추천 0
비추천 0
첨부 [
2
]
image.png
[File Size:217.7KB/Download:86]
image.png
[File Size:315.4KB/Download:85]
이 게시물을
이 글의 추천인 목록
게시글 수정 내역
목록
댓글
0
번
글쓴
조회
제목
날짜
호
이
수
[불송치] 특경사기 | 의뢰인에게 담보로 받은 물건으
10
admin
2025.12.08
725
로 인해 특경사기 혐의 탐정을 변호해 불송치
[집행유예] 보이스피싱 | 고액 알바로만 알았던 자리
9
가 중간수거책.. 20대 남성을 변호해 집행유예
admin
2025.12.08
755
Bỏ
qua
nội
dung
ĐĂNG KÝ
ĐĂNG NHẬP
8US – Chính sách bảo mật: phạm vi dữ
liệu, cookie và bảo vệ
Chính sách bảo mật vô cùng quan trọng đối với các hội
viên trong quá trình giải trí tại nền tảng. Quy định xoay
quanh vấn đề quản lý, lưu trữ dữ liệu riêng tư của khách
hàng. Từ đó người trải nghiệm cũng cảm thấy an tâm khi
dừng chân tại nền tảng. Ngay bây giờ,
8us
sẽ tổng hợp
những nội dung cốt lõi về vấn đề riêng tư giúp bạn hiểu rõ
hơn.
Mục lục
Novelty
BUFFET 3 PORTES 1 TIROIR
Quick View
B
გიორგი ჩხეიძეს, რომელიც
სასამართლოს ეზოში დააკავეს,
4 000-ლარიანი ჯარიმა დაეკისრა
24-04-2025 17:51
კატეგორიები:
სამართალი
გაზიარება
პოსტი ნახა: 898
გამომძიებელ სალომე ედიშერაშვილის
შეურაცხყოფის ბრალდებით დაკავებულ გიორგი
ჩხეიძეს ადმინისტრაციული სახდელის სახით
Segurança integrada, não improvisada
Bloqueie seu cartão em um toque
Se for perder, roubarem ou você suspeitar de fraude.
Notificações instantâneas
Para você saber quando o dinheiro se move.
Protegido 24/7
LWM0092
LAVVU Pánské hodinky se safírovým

# Requirement
Copy each line of the entries exactly.

# Task response
추천 0
비추천 0
첨부 [
2
]
image.png
[File Size:217.7KB/Download:86]
image.png
[File Size:315.4KB/Download:85]
이 게시물을
이 글의 추천인 목록
게시글 수정 내역
목록
댓글
0
번
글쓴
조회
제목
날짜
호
이
수
[불송치] 특경사기 | 의뢰인에게 담보로 받은 물건으
10
admin
2025.12.08
725
로 인해 특경사기 혐의 탐정을 변호해 불송치
[집행유예] 보이스피싱 | 고액 알바로만 알았던 자리
9
가 중간수거책.. 20대 남성을 변호해 집행유예
admin
2025.12.08
755
Bỏ
qua
nội
dung
ĐĂNG KÝ
ĐĂNG NHẬP
8US – Chính sách bảo mật: phạm vi dữ
liệu, cookie và bảo vệ
Chính sách bảo mật vô cùng quan trọng đối với các hội
viên trong quá trình giải trí tại nền tảng. Quy định xoay
quanh vấn đề quản lý, lưu trữ dữ liệu riêng tư của khách
hàng. Từ đó người trải nghiệm cũng cảm thấy an tâm khi
dừng chân tại nền tảng. Ngay bây giờ,
8us
sẽ tổng hợp
những nội dung cốt lõi về vấn đề riêng tư giúp bạn hiểu rõ
hơn.
Mục lục
Novelty
BUFFET 3 PORTES 1 TIROIR
Quick View
B
გიორგი ჩხეიძეს, რომელიც
სასამართლოს ეზოში დააკავეს,
4 000-ლარიანი ჯარიმა დაეკისრა
24-04-2025 17:51
კატეგორიები:
სამართალი
გაზიარება
პოსტი ნახა: 898
გამომძიებელ სალომე ედიშერაშვილის
შეურაცხყოფის ბრალდებით დაკავებულ გიორგი
ჩხეიძეს ადმინისტრაციული სახდელის სახით
Segurança integrada, não improvisada
Bloqueie seu cartão em um toque
Se for perder, roubarem ou você suspeitar de fraude.
Notificações instantâneas
Para você saber quando o dinheiro se move.
Protegido 24/7
LWM0092
LAVVU Pánské hodinky se safírovým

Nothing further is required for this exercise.